[Collected data]
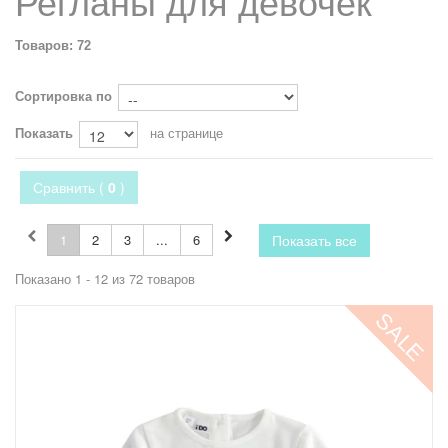
Регланы для девочек
Товаров: 72
Сортировка по
Показать
на странице
Сравнить (
0
)
1
2
3
...
6
Показать все
Показано 1 - 12 из 72 товаров
SALE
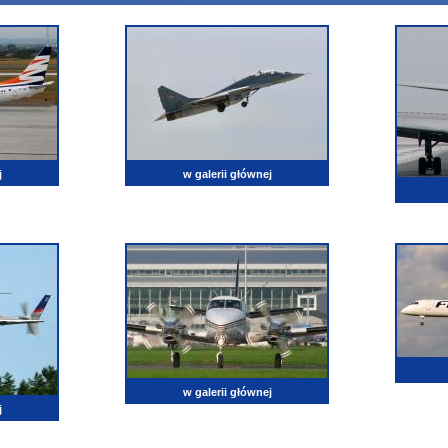
j
w galerii głównej
w galerii głównej
j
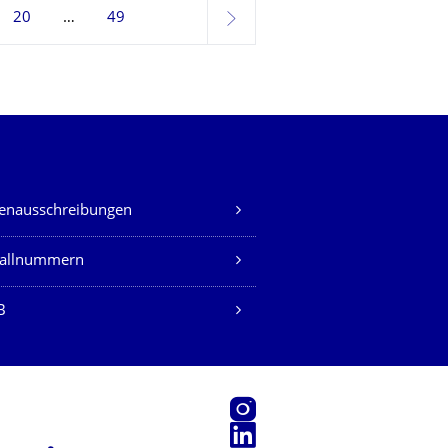
20
49
weiter
lenausschreibungen
fallnummern
B
Instagram
LinkedIn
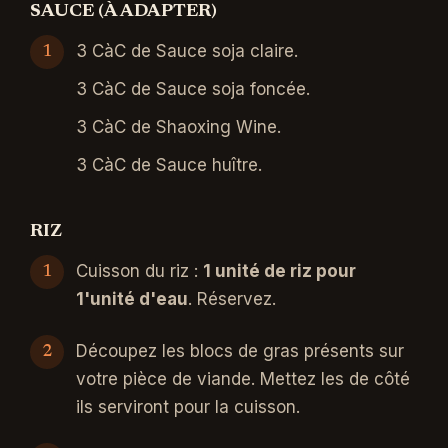
SAUCE (À ADAPTER)
3 CàC de Sauce soja claire.
3 CàC de Sauce soja foncée.
3 CàC de Shaoxing Wine.
3 CàC de Sauce huître.
RIZ
Cuisson du riz :
1 unité de riz pour
1'unité d'eau
. Réservez.
Découpez les blocs de gras présents sur
votre pièce de viande. Mettez les de côté
ils serviront pour la cuisson.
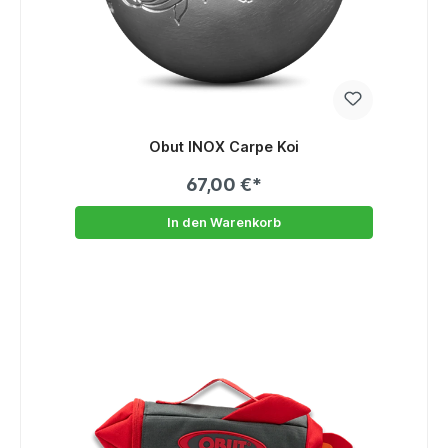
Obut INOX Carpe Koi
67,00 €*
In den Warenkorb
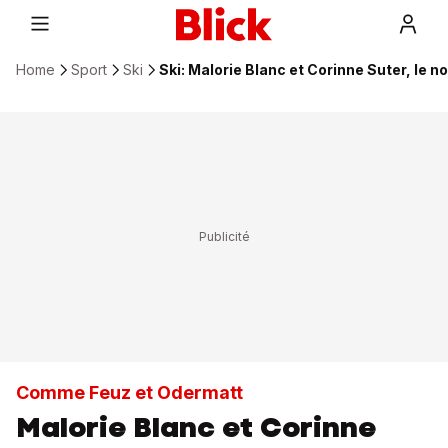
Home
Sport
Ski
Ski: Malorie Blanc et Corinne Suter, le 
Comme Feuz et Odermatt
Malorie Blanc et Corinne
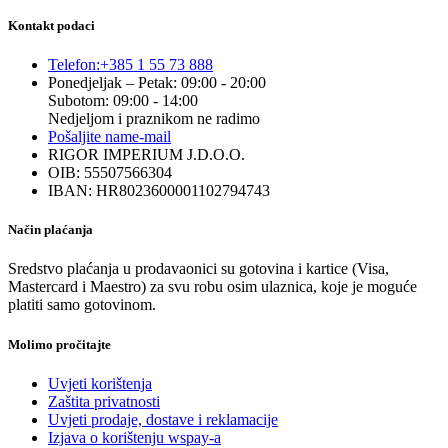
Kontakt podaci
Telefon:
+385 1 55 73 888
Ponedjeljak – Petak: 09:00 - 20:00
Subotom: 09:00 - 14:00
Nedjeljom i praznikom ne radimo
Pošaljite nam
e-mail
RIGOR IMPERIUM J.D.O.O.
OIB: 55507566304
IBAN: HR8023600001102794743
Način plaćanja
Sredstvo plaćanja u prodavaonici su gotovina i kartice (Visa,
Mastercard i Maestro) za svu robu osim ulaznica, koje je moguće
platiti samo gotovinom.
Molimo pročitajte
Uvjeti korištenja
Zaštita privatnosti
Uvjeti prodaje, dostave i reklamacije
Izjava o korištenju wspay-a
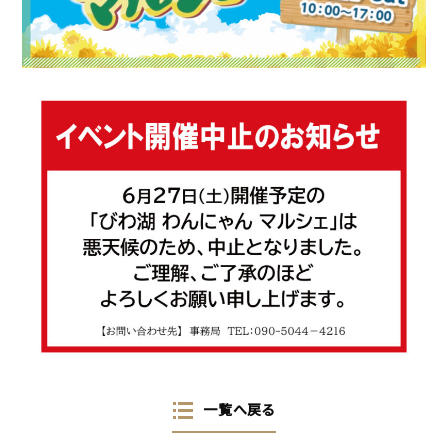
一覧へ戻る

[Exercise brief] Copy nothing but the lines from the top of the data down to the line containing "3 CàC de Sauce soja claire.", and leave the pictures out.

[Result of the task]
Регланы для девочек
Товаров: 72
Сортировка по
Показать
на странице
Сравнить (
0
)
1
2
3
...
6
Показать все
Показано 1 - 12 из 72 товаров
SALE
j
w galerii głównej
w galerii głównej
j
20
49
weiter
lenausschreibungen
fallnummern
B
Instagram
LinkedIn
SAUCE (À ADAPTER)
3 CàC de Sauce soja claire.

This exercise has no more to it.